RPI3 swap experiments ["was killed: out of swap space" with: "v_free_count: 5439, v_inactive_count: 1"]

Mon Aug 6 01:43:51 UTC 2018

On 2018-Aug-5, at 4:15 PM, bob prohaska <fbsd at www.zefox.net> wrote:

> On Sun, Aug 05, 2018 at 10:39:27AM -0700, Mark Millard wrote:
>> 
>> "Total Active Working Set too large" (with lots of swap left) seems to be what folks
>> are running into in these rpi3/rpi2 examples.
>> 
>> 
> Does the size of the working set vary with how the swap is apportioned between
> storage devices? In my observations, 1 GB plus 2 GB swap partitions both on microSD 
> allows a -j4 buildworld to run to completion without OOMA intervention. It looks as
> if both partitions are burdened equally, so usable swap is actually 2 GB.

The less memory in use for other things (especially less wired memory),
the more for the working set.

The overallocation of swap beyond the maximum recommended might
have some contribution to how much the working set can be. But
I've no clue of any specific tradeoffs.

Describing 2 or 3 in-use swap partitions instead of just one might.
But, again, I've no clue of any specific tradeoffs.

> A pair of 1 GB swap partitions, one on microSD and one on USB flash, invites OOMA 
> to intervene prematurely.

As I remember you have examples that involve only one device and,
separately, you have some problematic devices. Others seem to have
avoided some of the complications: They got the problem in simpler
contexts.

> Stranger still, 1 GB of swap on microSD, which is insufficient (~1.4 GB required), 
> does not trigger OOMA at all, resulting in a hung system.

Part of the problem is that messages like:
(taken from a John Kennedy message)

	Aug  5 01:34:24 rpi3 kernel: pid 63223 (ld.lld), uid 0, was killed: out of swap space
	Aug  5 01:34:26 rpi3 kernel: pid 63360 (c++), uid 0, was killed: out of swap space
	Aug  5 01:34:26 rpi3 kernel: pid 846 (ntpd), uid 123, was killed: out of swap space

are misleading: the issue is not necessarily "out of swap space" but
what the book described (when there is lots of swap around):

QUOTE:
The FreeBSD swap-out daemon will not select a runnable processes to swap
out. So, if the set of runnable processes do not fit in memory, the
machine will effectively deadlock. Current machines have enough memory
that this condition usually does not arise. If it does, FreeBSD avoids
deadlock by killing the largest process. If the condition begins to arise
in normal operation, the 4.4BSD algorithm will need to be restored.
END QUOTE.

(The 4.4BSD algorithm is not in use [or even present].)

The truly "out of swap space" context is explicitly different code
doing different things (to some extent). Trev has reported that a
message that can (sometimes?) be produced for this is like:

Aug  5 17:54:01 sentinel kernel: swap_pager_getswapspace(32): failed

(at least if it does not hang up first). "was killed: out of swap space"
without prior "swap_pager_getswapspace(??): failed" notices look to not
be trusted for the "out of" wording or its implications.
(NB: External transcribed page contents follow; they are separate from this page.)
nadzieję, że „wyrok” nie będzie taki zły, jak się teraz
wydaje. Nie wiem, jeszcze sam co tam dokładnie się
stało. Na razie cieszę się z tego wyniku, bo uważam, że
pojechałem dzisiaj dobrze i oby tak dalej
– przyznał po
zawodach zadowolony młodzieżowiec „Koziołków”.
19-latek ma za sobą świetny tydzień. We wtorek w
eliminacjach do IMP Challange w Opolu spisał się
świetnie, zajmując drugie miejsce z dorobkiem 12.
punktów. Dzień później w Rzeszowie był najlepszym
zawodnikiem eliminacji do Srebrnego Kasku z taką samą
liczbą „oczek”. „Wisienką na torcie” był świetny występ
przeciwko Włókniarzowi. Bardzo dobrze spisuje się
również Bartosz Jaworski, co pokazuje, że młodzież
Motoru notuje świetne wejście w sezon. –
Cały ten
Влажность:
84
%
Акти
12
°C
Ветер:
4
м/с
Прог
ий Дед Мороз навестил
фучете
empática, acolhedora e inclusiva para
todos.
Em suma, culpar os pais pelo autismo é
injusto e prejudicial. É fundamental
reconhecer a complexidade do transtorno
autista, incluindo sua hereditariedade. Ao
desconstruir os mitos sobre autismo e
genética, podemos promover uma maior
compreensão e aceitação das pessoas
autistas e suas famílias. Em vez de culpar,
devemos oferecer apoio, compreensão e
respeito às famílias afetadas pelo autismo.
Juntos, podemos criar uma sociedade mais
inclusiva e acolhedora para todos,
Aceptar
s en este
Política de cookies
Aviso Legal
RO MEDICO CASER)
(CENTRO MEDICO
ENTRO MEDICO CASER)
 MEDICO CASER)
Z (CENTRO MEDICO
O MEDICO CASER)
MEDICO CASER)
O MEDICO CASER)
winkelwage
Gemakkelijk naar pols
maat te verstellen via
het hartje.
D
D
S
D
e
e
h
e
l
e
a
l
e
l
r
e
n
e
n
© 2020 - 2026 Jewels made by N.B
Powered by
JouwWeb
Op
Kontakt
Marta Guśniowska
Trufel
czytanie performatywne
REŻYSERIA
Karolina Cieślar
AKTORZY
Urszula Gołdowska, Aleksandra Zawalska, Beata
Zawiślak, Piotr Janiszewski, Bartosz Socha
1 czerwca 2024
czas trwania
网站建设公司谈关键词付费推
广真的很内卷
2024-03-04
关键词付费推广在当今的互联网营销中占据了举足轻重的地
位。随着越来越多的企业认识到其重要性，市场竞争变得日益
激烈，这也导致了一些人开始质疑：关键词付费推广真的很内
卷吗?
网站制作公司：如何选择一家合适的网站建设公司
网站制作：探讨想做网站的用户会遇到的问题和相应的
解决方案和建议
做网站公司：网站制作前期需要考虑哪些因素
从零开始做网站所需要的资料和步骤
> The RPi3 right now has three swap partitions; one of 1 GB on microSD, one
> of 2 GB on microSD and one of 1 GB on USB. Might it shed any light to try 
> sysctl vm.swap_idle_enabled=1
> just to see if anything changes? My guess is no, but it wouldn't be the first 
> time if I'm wrong.

While I have expectation based on my understanding of what I've
read (including some code) and seen in top, I think you should do
such experiments if you are interested in taking the time. (The
same goes for others with simpler contexts.)

Doing so even for the "single device" type of context that showed
the problem likely would be good to do as well.

You might even want to see how it goes for a context that
worked. ("Does it then still work?" is also good to know.)

I continue to encourage you to use total swap space figures that
are somewhat under what that message happens to be listing as
the maximum at the time (if you are getting such messages).
(You might well be doing so. I've not been monitoring for this.)
Being "over the maximum recommended" just seems to be a
complication of the context that is fairly easily avoided.
There is already a lot involved.

===
Mark Millard
marklmi at yahoo.com
( dsl-only.net went
away in early 2018-Mar)